Fischer also discussed work at IIASA currently in progress. IIASA has initiated a project on Modeling Land-Use and Land-Cover Changes in Europe and Northern Asia, to gain a better understanding of the critical social, technological and environmental factors and the constraints that have determined land-use change patterns. A better understanding of the sensitivity of land-use/cover change to different factors ( e. g., technology, demographic and economic development, policy and changing environmental conditions) can then be applied to develop projections of regional land-use/cover change for a range of scenarios. To do this, IIASA is developing an integrated system of dynamic and geographically explicit models. The project is organized into several distinct research phases. The primary task of research activities at IIASA is to develop the continental-scale model system and databases. In parallel, a number of case studies are conducted to refine the questions that will be addressed at the continental scale. These case studies will also be used to strengthen the research methodology and to provide a historical analysis of what land-use and land-cover changes have taken place. In Russia, five case studies were initiated, each in a prototypical ecological and socioeconomic setting. In China, four case studies are underway representing both agricultural land use changes and the effects of urbanization on land use change.

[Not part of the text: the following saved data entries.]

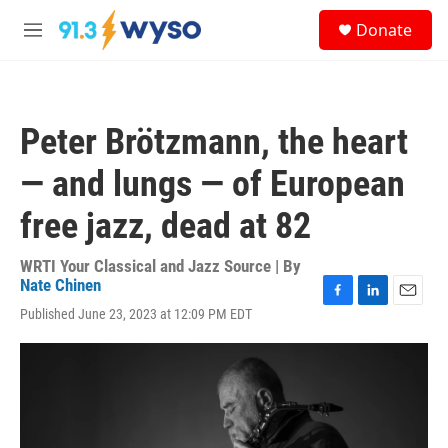
Skip to main content
S
Donate
e
M
a
e
r
n
c
u
h
Peter Brötzmann, the heart
u
e
— and lungs — of European
r
y
free jazz, dead at 82
WRTI Your Classical and Jazz Source | By
Nate Chinen
F
L
E
Published June 23, 2023 at 12:09 PM EDT
a
i
m
c
n
a
e
k
i
b
e
l
o
d
o
I
k
n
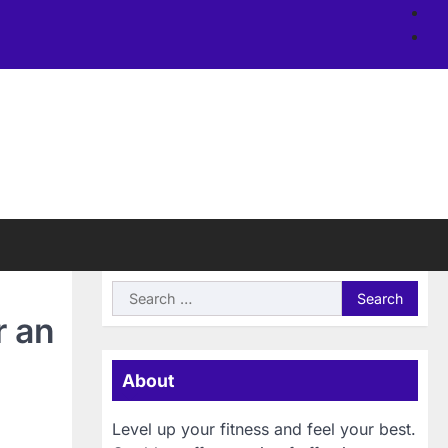
Ab
us
Si
Search
for:
r an
About
Level up your fitness and feel your best.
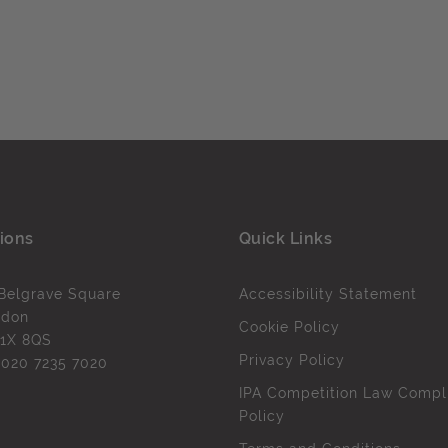
ions
Quick Links
Belgrave Square
Accessibility Statement
ndon
Cookie Policy
1X 8QS
Privacy Policy
l
020 7235 7020
IPA Competition Law Compl
Policy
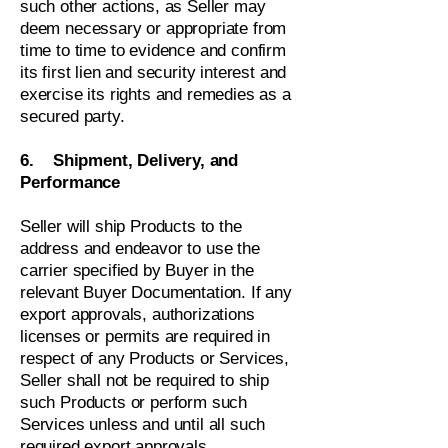
such other actions, as Seller may
deem necessary or appropriate from
time to time to evidence and confirm
its first lien and security interest and
exercise its rights and remedies as a
secured party.
6. Shipment, Delivery, and
Performance
Seller will ship Products to the
address and endeavor to use the
carrier specified by Buyer in the
relevant Buyer Documentation. If any
export approvals, authorizations
licenses or permits are required in
respect of any Products or Services,
Seller shall not be required to ship
such Products or perform such
Services unless and until all such
required export approvals,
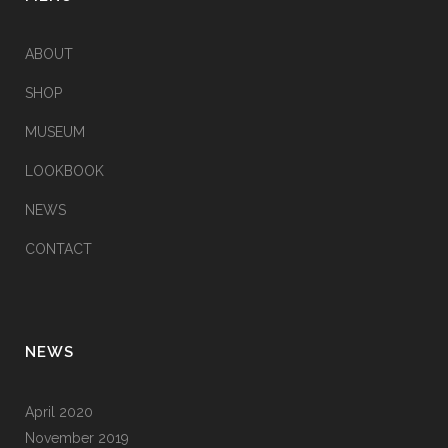
ABOUT
SHOP
MUSEUM
LOOKBOOK
NEWS
CONTACT
NEWS
April 2020
November 2019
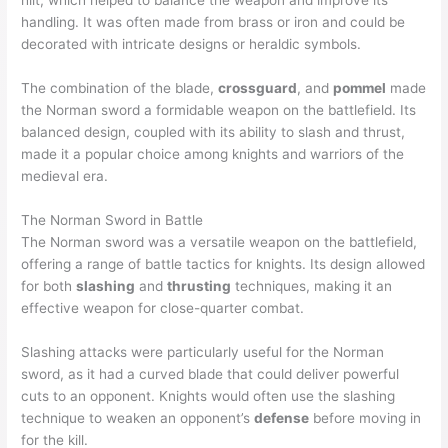
hilt, which helped to balance the weapon and improve its
handling. It was often made from brass or iron and could be
decorated with intricate designs or heraldic symbols.
The combination of the blade,
crossguard
, and
pommel
made
the Norman sword a formidable weapon on the battlefield. Its
balanced design, coupled with its ability to slash and thrust,
made it a popular choice among knights and warriors of the
medieval era.
The Norman Sword in Battle
The Norman sword was a versatile weapon on the battlefield,
offering a range of battle tactics for knights. Its design allowed
for both
slashing
and
thrusting
techniques, making it an
effective weapon for close-quarter combat.
Slashing attacks were particularly useful for the Norman
sword, as it had a curved blade that could deliver powerful
cuts to an opponent. Knights would often use the slashing
technique to weaken an opponent’s
defense
before moving in
for the kill.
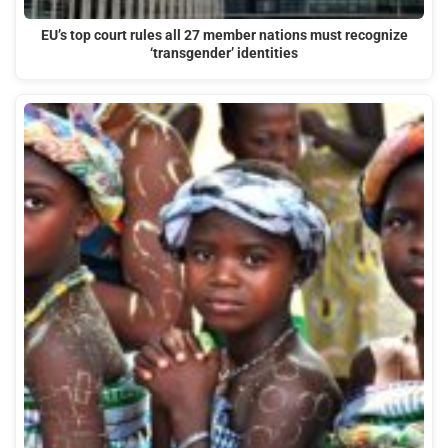
EU’s top court rules all 27 member nations must recognize
‘transgender’ identities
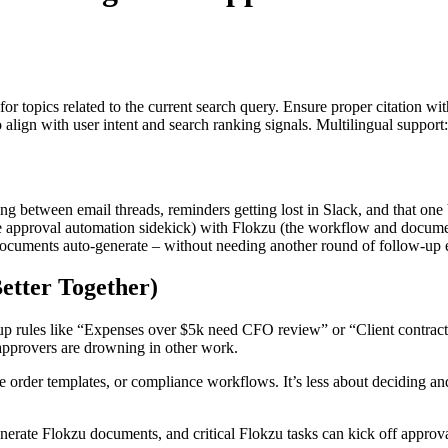
for topics related to the current search query. Ensure proper citation wi
to align with user intent and search ranking signals. Multilingual support
ing between email threads, reminders getting lost in Slack, and that o
 approval automation sidekick) with Flokzu (the workflow and docume
 documents auto-generate – without needing another round of follow-up 
etter Together)
p rules like “Expenses over $5k need CFO review” or “Client contracts 
approvers are drowning in other work.
e order templates, or compliance workflows. It’s less about deciding a
rate Flokzu documents, and critical Flokzu tasks can kick off appro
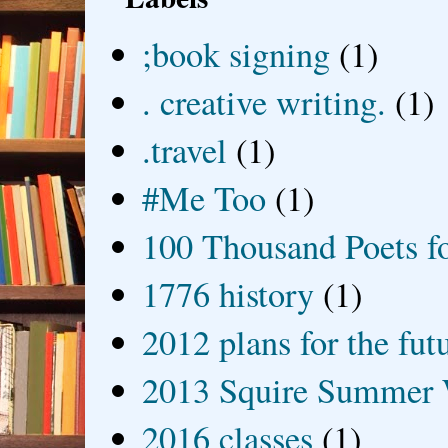
;book signing
(1)
. creative writing.
(1)
.travel
(1)
#Me Too
(1)
100 Thousand Poets f
1776 history
(1)
2012 plans for the fut
2013 Squire Summer 
2016 classes
(1)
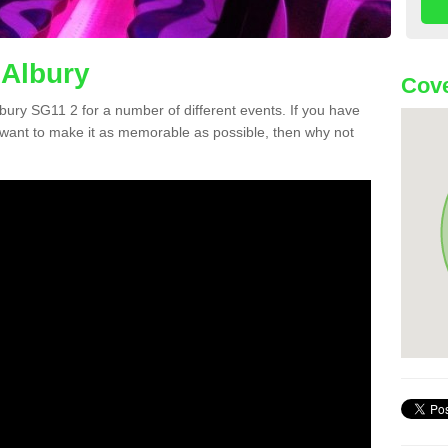
 Albury
Cove
Albury SG11 2 for a number of different events. If you have
want to make it as memorable as possible, then why not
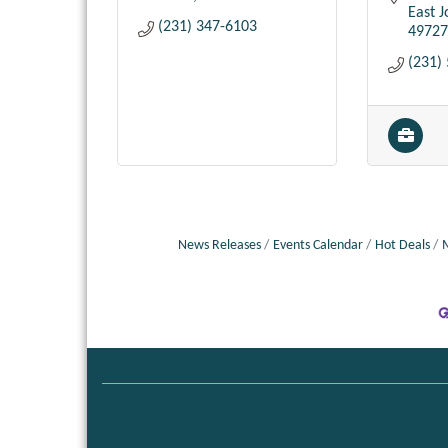
East 
(231) 347-6103
49727
(231)
News Releases
Events Calendar
Hot Deals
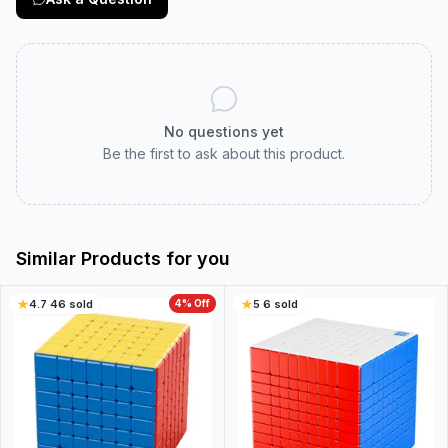
No questions yet
Be the first to ask about this product.
Similar Products for you
4.7
·
46
sold
4
% Off
5
·
6
sold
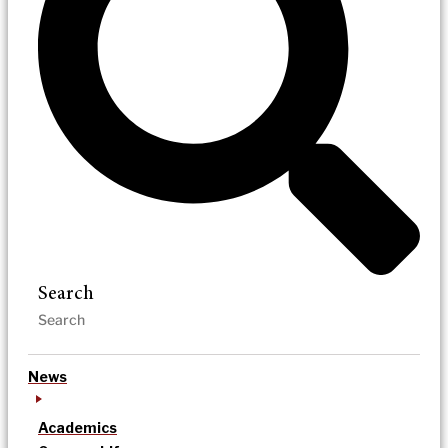
Search
News
Academics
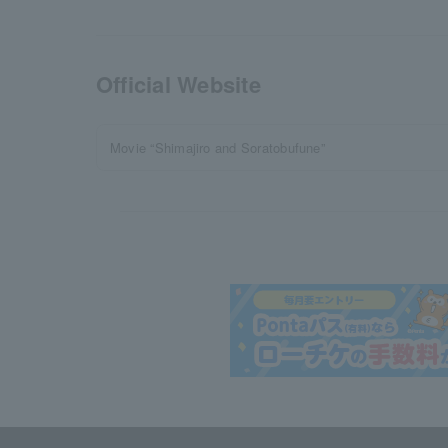
Official Website
Movie “Shimajiro and Soratobufune”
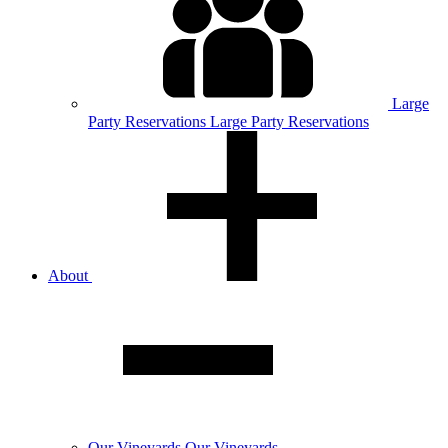
Large
Party
Reservations
Large Party Reservations
About
Our
Vineyards
Our Vineyards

The modeling methodology of this analysis of land-use change includes components dealing with demography, the economy, land use, land cover and environmental impacts and resource accumulation/degradation. The focus is on the feedbacks between economics, changing land use, and land productivity. This requires that production functions in the economic model consider both resource and environmental limitations, and consumer demand functions differentiate, at least, between urban and rural classes. A number of regional models will be combined at the national scale and will also be sensitive to international trade and policies.
The IIASA LUC project aims to provide an advanced and innovative methodology for the analysis of biophysical and human dimensions of land-use/cover change in the study region at different spatial scales, based on improved knowledge and data.